AVAILABLE RECORDS Start Marker
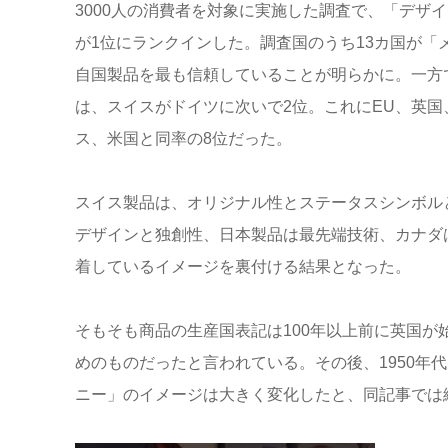
3000人の消費者を対象に実施した調査で、「デザ
が1位にランクインした。調査国のうち13カ国が「
自国製品を最も信頼していることが明らかに。一方
は、スイスがドイツに次いで2位。これにEU、英
ス、米国と同率の8位だった。
スイス製品は、オリジナル性とステータスシンボル
デザインと独創性、日本製品は最先端技術、カナダ
着しているイメージを裏付ける結果となった。
そもそも商品の生産国表記は100年以上前に英国
めのものだったと言われている。その後、1950年
ニー」のイメージは大きく変化したと、同記事では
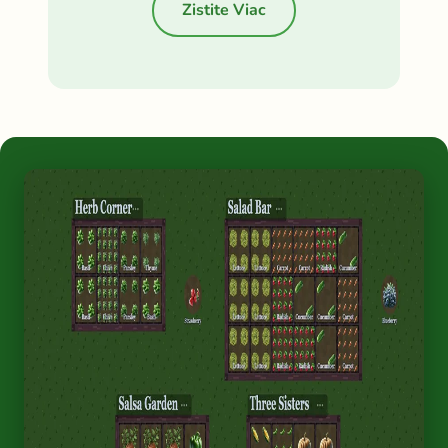
Zistite Viac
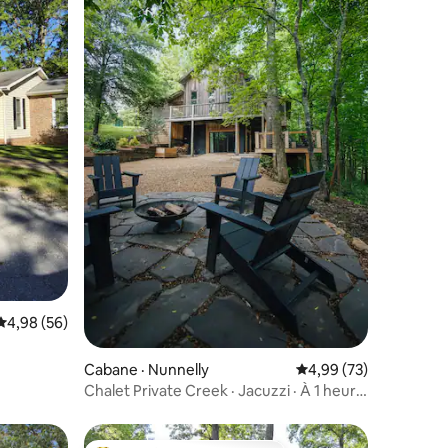
res
Note moyenne de 4,98 sur 5, 56 commentaires
4,98 (56)
Cabane · Nunnelly
Note moyenne de 4,99
4,99 (73)
Chalet Private Creek · Jacuzzi · À 1 heure
de Nashville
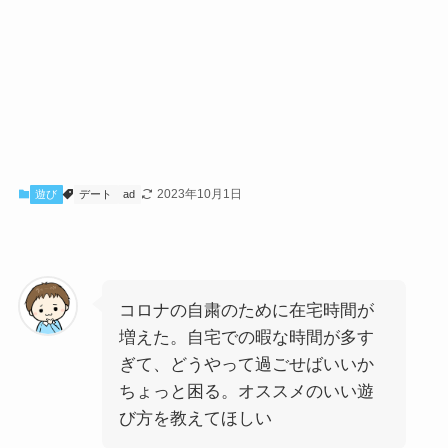
2023年10月1日
遊び
デート
ad
コロナの自粛のために在宅時間が
増えた。自宅での暇な時間が多す
ぎて、どうやって過ごせばいいか
ちょっと困る。オススメのいい遊
び方を教えてほしい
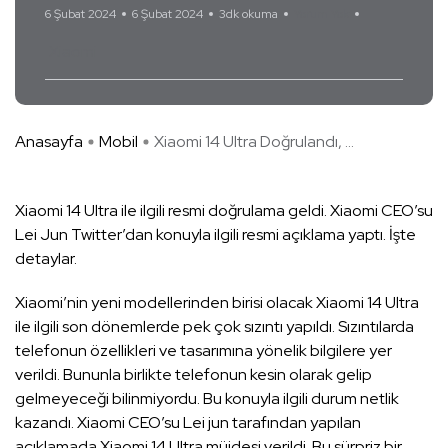
6 Şubat 2024
6 Şubat 2024
3dk okuma
Yorum Yok
Xiaomi
Anasayfa
Mobil
Xiaomi 14 Ultra Doğrulandı, ...
Xiaomi 14 Ultra ile ilgili resmi doğrulama geldi. Xiaomi CEO’su
Lei Jun Twitter’dan konuyla ilgili resmi açıklama yaptı. İşte
detaylar.
Xiaomi’nin yeni modellerinden birisi olacak Xiaomi 14 Ultra
ile ilgili son dönemlerde pek çok sızıntı yapıldı. Sızıntılarda
telefonun özellikleri ve tasarımına yönelik bilgilere yer
verildi. Bununla birlikte telefonun kesin olarak gelip
gelmeyeceği bilinmiyordu. Bu konuyla ilgili durum netlik
kazandı. Xiaomi CEO’su Lei jun tarafından yapılan
açıklamada Xiaomi 14 Ultra müjdesi verildi. Bu sürpriz bir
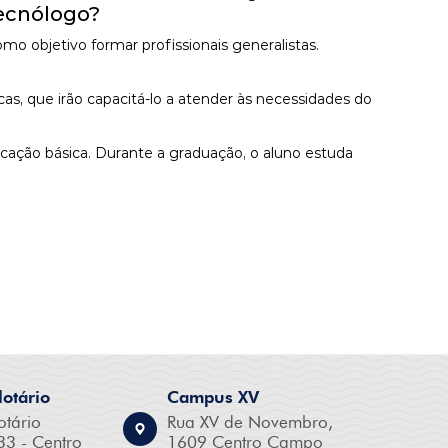
Tecnólogo?
objetivo formar profissionais generalistas.
as, que irão capacitá-lo a atender às necessidades do
ucação básica. Durante a graduação, o aluno estuda
otário
Campus XV
otário
Rua XV de Novembro,
33 - Centro
1609 Centro Campo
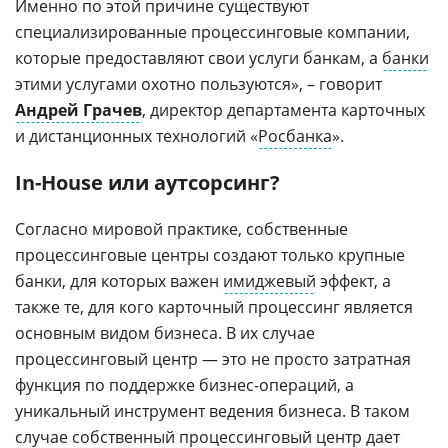
Именно по этой причине существуют
специализированные процессинговые компании,
которые предоставляют свои услуги банкам, а
банки
этими услугами охотно пользуются», – говорит
Андрей Грачев
, директор департамента карточных
и дистанционных технологий «
Росбанка
».
In-House или аутсорсинг?
Согласно мировой практике, собственные
процессинговые центры создают только крупные
банки, для которых важен
имиджевый
эффект, а
также те, для кого карточный процессинг является
основным видом бизнеса. В их случае
процессинговый центр — это не просто затратная
функция по поддержке бизнес-операций, а
уникальный инструмент ведения бизнеса. В таком
случае собственный процессинговый центр дает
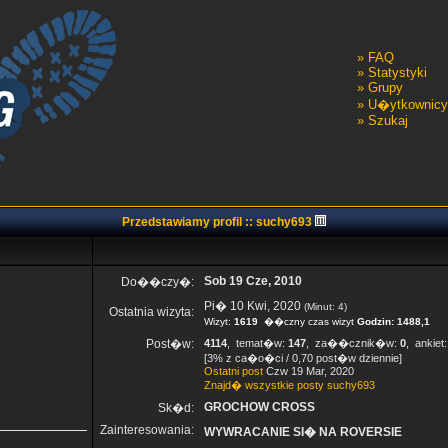
»
FAQ
»
Statystyki
»
Grupy
»
U�ytkownicy
»
Szukaj
Przedstawiamy profil :: suchy693
Sob 19 Cze, 2010
Do��czy�:
Pi� 10 Kwi, 2020
(Minut: 4)
Ostatnia wizyta:
Wizyt:
1619
��czny czas wizyt
Godzin: 1488,1
Post�w:
4114
, temat�w:
147
, za��cznik�w:
0
, ankiet
[3% z ca�o�ci / 0,70 post�w dziennie]
Ostatni post
Czw 19 Mar, 2020
Znajd� wszystkie posty suchy693
GROCHOW CROSS
Sk�d:
Zainteresowania:
WYWRACANIE SI� NA ROVERSIE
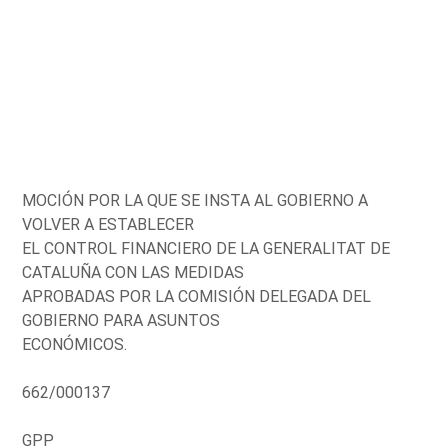
MOCIÓN POR LA QUE SE INSTA AL GOBIERNO A
VOLVER A ESTABLECER
EL CONTROL FINANCIERO DE LA GENERALITAT DE
CATALUÑA CON LAS MEDIDAS
APROBADAS POR LA COMISIÓN DELEGADA DEL
GOBIERNO PARA ASUNTOS
ECONÓMICOS.
662/000137
GPP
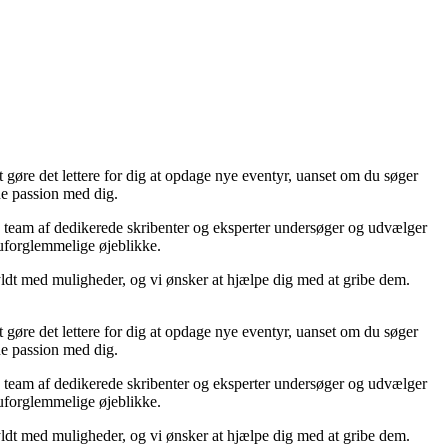
øre det lettere for dig at opdage nye eventyr, uanset om du søger
nne passion med dig.
es team af dedikerede skribenter og eksperter undersøger og udvælger
å uforglemmelige øjeblikke.
fyldt med muligheder, og vi ønsker at hjælpe dig med at gribe dem.
øre det lettere for dig at opdage nye eventyr, uanset om du søger
nne passion med dig.
es team af dedikerede skribenter og eksperter undersøger og udvælger
å uforglemmelige øjeblikke.
fyldt med muligheder, og vi ønsker at hjælpe dig med at gribe dem.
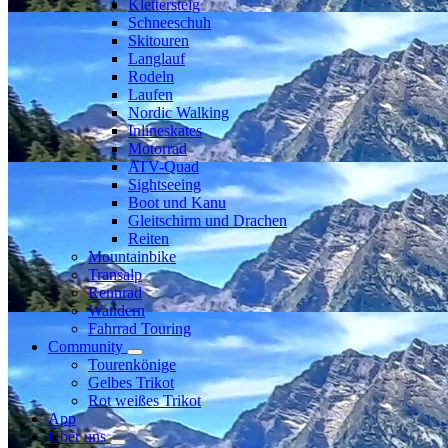
Klettersteig
Schneeschuh
Skitouren
Langlauf
Rodeln
Laufen
Nordic Walking
Inlineskates
Motorrad
ATV-Quad
Sightseeing
Boot und Kanu
Gleitschirm und Drachen
Reiten
Mountainbike
Transalp
Rennrad
Wandern
Fahrrad Touring
Community
Tourenkönige
Gelbes Trikot
Rot weißes Trikot
App
Über uns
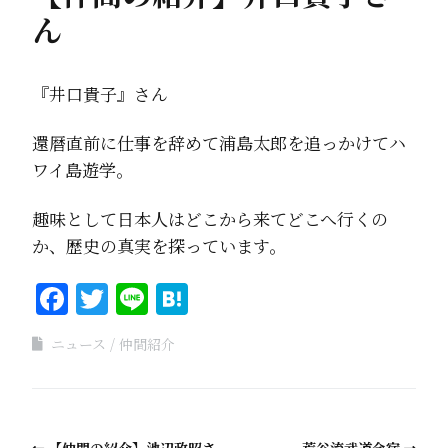
ん
『井口貴子』さん
還暦直前に仕事を辞めて浦島太郎を追っかけてハ
ワイ島遊学。
趣味として日本人はどこから来てどこへ行くの
か、歴史の真実を探っています。
Facebook
Twitter
Line
Hatena
ニュース
仲間紹介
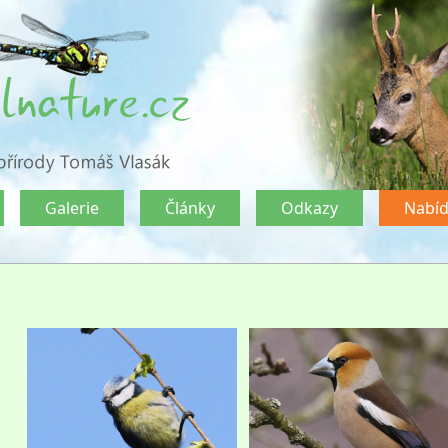
Galerie
Články
Odkazy
Nabí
AVAILABLE RECORDS End Marker
* WHAT TO PRODUCE
Please print the records above once more, word for word, omitting all pictures.

* RESPONSE AREA
3000人の消費者を対象に実施した調査で、「デザ
が1位にランクインした。調査国のうち13カ国が「
自国製品を最も信頼していることが明らかに。一方
は、スイスがドイツに次いで2位。これにEU、英
ス、米国と同率の8位だった。
スイス製品は、オリジナル性とステータスシンボル
デザインと独創性、日本製品は最先端技術、カナダ
着しているイメージを裏付ける結果となった。
そもそも商品の生産国表記は100年以上前に英国
めのものだったと言われている。その後、1950年
ニー」のイメージは大きく変化したと、同記事では
Zistite Viac
res
Note moyenne de 4,98 sur 5, 56 commentaires
4,98 (56)
Cabane · Nunnelly
Note moyenne de 4,99
4,99 (73)
Chalet Private Creek · Jacuzzi · À 1 heure
de Nashville
2023年10月1日
遊び
デート
ad
コロナの自粛のために在宅時間が
増えた。自宅での暇な時間が多す
ぎて、どうやって過ごせばいいか
ちょっと困る。オススメのいい遊
び方を教えてほしい
6 Şubat 2024
6 Şubat 2024
3dk okuma
Yorum Yok
Xiaomi
Anasayfa
Mobil
Xiaomi 14 Ultra Doğrulandı, ...
Xiaomi 14 Ultra ile ilgili resmi doğrulama geldi. Xiaomi CEO’su
Lei Jun Twitter’dan konuyla ilgili resmi açıklama yaptı. İşte
detaylar.
Xiaomi’nin yeni modellerinden birisi olacak Xiaomi 14 Ultra
ile ilgili son dönemlerde pek çok sızıntı yapıldı. Sızıntılarda
telefonun özellikleri ve tasarımına yönelik bilgilere yer
verildi. Bununla birlikte telefonun kesin olarak gelip
gelmeyeceği bilinmiyordu. Bu konuyla ilgili durum netlik
kazandı. Xiaomi CEO’su Lei jun tarafından yapılan
açıklamada Xiaomi 14 Ultra müjdesi verildi. Bu sürpriz bir
Tecnólogo?
objetivo formar profissionais generalistas.
as, que irão capacitá-lo a atender às necessidades do
ucação básica. Durante a graduação, o aluno estuda
otário
Campus XV
otário
Rua XV de Novembro,
33 - Centro
1609 Centro Campo
Именно по этой причине существуют
специализированные процессинговые компании,
которые предоставляют свои услуги банкам, а
банки
этими услугами охотно пользуются», – говорит
Андрей Грачев
, директор департамента карточных
и дистанционных технологий «
Росбанка
».
In-House или аутсорсинг?
Согласно мировой практике, собственные
процессинговые центры создают только крупные
банки, для которых важен
имиджевый
эффект, а
также те, для кого карточный процессинг является
основным видом бизнеса. В их случае
процессинговый центр — это не просто затратная
функция по поддержке бизнес-операций, а
уникальный инструмент ведения бизнеса. В таком
случае собственный процессинговый центр дает
»
FAQ
»
Statystyki
»
Grupy
»
U�ytkownicy
»
Szukaj
Przedstawiamy profil :: suchy693
Sob 19 Cze, 2010
Do��czy�:
Pi� 10 Kwi, 2020
(Minut: 4)
Ostatnia wizyta:
Wizyt:
1619
��czny czas wizyt
Godzin: 1488,1
Post�w:
4114
, temat�w:
147
, za��cznik�w:
0
, ankiet
[3% z ca�o�ci / 0,70 post�w dziennie]
Ostatni post
Czw 19 Mar, 2020
Znajd� wszystkie posty suchy693
GROCHOW CROSS
Sk�d:
Zainteresowania:
WYWRACANIE SI� NA ROVERSIE
MOCIÓN POR LA QUE SE INSTA AL GOBIERNO A
VOLVER A ESTABLECER
EL CONTROL FINANCIERO DE LA GENERALITAT DE
CATALUÑA CON LAS MEDIDAS
APROBADAS POR LA COMISIÓN DELEGADA DEL
GOBIERNO PARA ASUNTOS
ECONÓMICOS.
662/000137
GPP
øre det lettere for dig at opdage nye eventyr, uanset om du søger
nne passion med dig.
es team af dedikerede skribenter og eksperter undersøger og udvælger
å uforglemmelige øjeblikke.
fyldt med muligheder, og vi ønsker at hjælpe dig med at gribe dem.
øre det lettere for dig at opdage nye eventyr, uanset om du søger
nne passion med dig.
es team af dedikerede skribenter og eksperter undersøger og udvælger
å uforglemmelige øjeblikke.
fyldt med muligheder, og vi ønsker at hjælpe dig med at gribe dem.
Klettersteig
Schneeschuh
Skitouren
Langlauf
Rodeln
Laufen
Nordic Walking
Inlineskates
Motorrad
ATV-Quad
Sightseeing
Boot und Kanu
Gleitschirm und Drachen
Reiten
Mountainbike
Transalp
Rennrad
Wandern
Fahrrad Touring
Community
Tourenkönige
Gelbes Trikot
Rot weißes Trikot
App
Über uns
ん
『井口貴子』さん
還暦直前に仕事を辞めて浦島太郎を追っかけてハ
ワイ島遊学。
趣味として日本人はどこから来てどこへ行くの
か、歴史の真実を探っています。
Facebook
Twitter
Line
Hatena
ニュース
仲間紹介
Galerie
Články
Odkazy
Nabí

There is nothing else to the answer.